Taunya Lovell Banks, Jacob A. France Professor of Equality Jurisprudence, taught her final class at the University of Maryland Francis King Carey School of Law in fall 2021. The legendary critical race theory scholar and first tenured Black woman on the law school faculty retired after an illustrious career in which she trained her sharp scholarship on exposing systemic sexism and racism and inspired generations of students and colleagues to dedicate their legal careers to the fight for social justice.

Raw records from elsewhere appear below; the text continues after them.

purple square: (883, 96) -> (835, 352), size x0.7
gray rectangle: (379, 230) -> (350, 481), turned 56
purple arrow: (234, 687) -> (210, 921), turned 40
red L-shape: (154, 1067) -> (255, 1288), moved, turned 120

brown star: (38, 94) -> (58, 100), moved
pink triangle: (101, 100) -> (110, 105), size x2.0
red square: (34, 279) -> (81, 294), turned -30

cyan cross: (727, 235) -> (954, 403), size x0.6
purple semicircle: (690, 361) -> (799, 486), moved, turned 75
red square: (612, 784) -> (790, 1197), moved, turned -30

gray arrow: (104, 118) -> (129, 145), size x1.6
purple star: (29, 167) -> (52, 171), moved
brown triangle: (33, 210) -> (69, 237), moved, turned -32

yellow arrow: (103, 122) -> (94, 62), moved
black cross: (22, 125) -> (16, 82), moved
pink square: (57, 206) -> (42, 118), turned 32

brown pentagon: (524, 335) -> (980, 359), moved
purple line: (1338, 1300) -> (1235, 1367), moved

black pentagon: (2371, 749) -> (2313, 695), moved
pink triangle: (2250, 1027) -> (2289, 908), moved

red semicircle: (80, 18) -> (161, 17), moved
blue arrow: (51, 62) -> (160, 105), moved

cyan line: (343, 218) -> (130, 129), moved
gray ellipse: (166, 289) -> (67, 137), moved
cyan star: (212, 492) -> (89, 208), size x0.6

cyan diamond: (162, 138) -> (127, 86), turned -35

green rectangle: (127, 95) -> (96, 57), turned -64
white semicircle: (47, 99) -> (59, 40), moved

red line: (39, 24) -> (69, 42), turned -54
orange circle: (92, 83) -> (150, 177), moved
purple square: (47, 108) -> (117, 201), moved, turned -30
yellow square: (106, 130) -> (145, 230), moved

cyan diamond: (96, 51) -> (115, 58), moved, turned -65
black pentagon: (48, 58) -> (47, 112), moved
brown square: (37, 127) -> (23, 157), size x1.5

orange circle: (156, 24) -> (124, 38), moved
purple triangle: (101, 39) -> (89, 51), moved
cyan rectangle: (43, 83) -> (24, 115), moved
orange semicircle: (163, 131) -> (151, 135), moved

Monique L. Dixon, Executive Director, Gibson-Banks Center for Race and the Law, is responsible for managing the day-to-day operations of and strategic planning for the Gibson-Banks Center. She joined the Center after serving as the Deputy Assistant Secretary for Policy at the U.S. Department of Education’s Office for Civil Rights.
Teresa Christian, Paralegal, Gibson-Banks Center for Race and the Law, provides paralegal services and programmatic support to the Center.
Brandon Miller, Erek L. Baron Fellow, serves as a student fellow at the Gibson-Banks Center for Race and the Law.